-- YOUR ASSIGNMENT --
Leave out the pictures and retype, exactly, the lines below from the line with "exchange migration" up to and including the line with "communications officer or Binance, said in a", nothing more.

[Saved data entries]
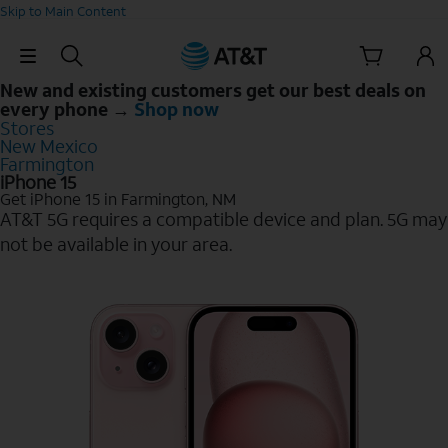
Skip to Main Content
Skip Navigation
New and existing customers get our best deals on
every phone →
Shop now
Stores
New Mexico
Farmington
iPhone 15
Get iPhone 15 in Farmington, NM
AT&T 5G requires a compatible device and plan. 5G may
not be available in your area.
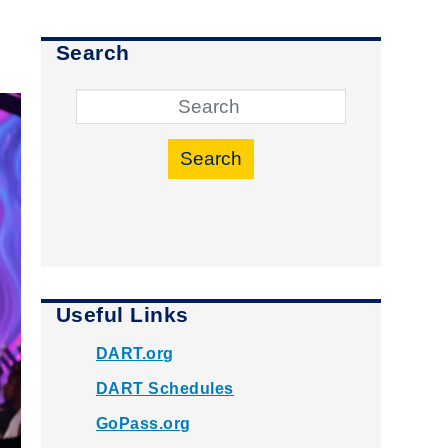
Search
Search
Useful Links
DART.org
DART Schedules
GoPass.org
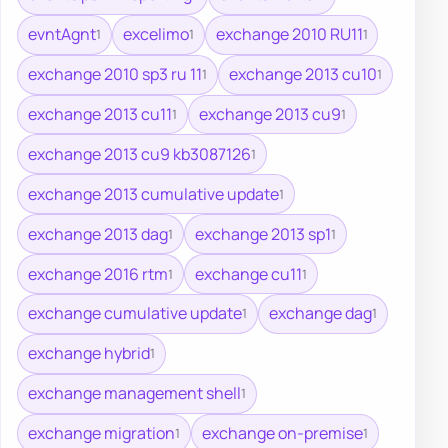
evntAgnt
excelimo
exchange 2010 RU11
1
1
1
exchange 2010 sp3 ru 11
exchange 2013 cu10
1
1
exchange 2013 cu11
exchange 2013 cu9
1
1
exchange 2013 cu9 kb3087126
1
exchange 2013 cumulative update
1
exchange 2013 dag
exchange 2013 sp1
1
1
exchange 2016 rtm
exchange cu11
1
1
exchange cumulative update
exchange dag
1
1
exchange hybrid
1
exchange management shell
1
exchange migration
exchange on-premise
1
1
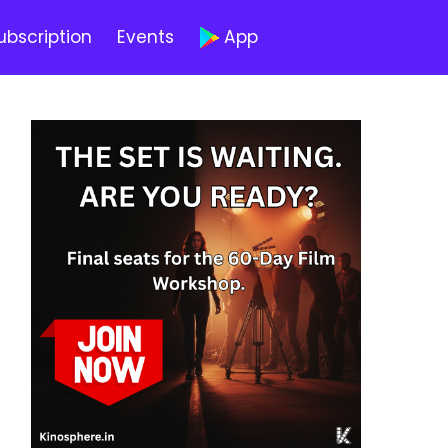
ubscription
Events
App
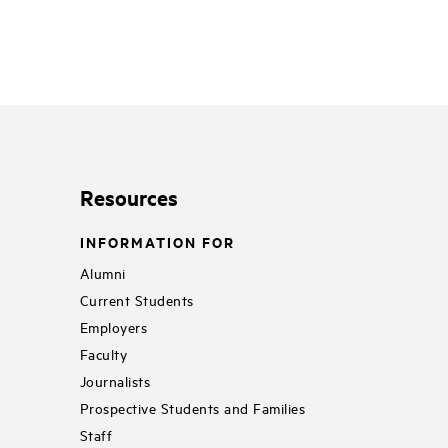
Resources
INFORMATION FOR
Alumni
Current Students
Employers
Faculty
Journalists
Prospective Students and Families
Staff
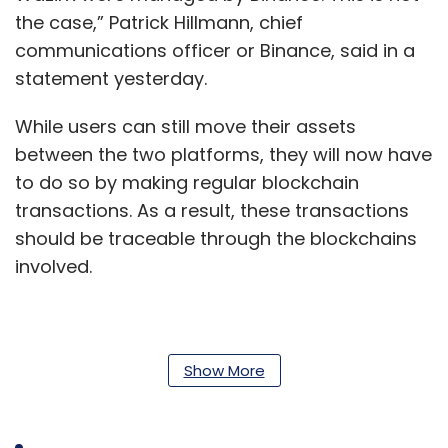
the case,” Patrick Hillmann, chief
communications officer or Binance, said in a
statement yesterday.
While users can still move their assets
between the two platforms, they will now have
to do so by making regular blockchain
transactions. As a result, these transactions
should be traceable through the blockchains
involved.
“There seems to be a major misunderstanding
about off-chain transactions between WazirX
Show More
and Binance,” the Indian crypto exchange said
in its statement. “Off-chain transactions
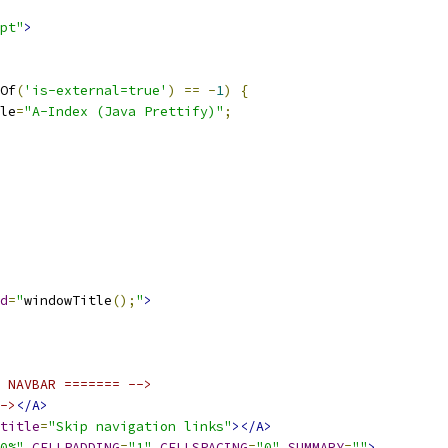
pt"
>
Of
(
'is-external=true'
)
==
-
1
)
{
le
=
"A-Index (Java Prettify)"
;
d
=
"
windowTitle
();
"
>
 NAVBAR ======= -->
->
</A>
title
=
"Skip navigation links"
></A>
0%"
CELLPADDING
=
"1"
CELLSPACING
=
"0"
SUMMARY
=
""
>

-- TASK RESPONSE --
exchange migration
exchange on-premise
1
1
ubscription
Events
App
Resources
INFORMATION FOR
Alumni
Current Students
Employers
Faculty
Journalists
Prospective Students and Families
Staff
the case,” Patrick Hillmann, chief
communications officer or Binance, said in a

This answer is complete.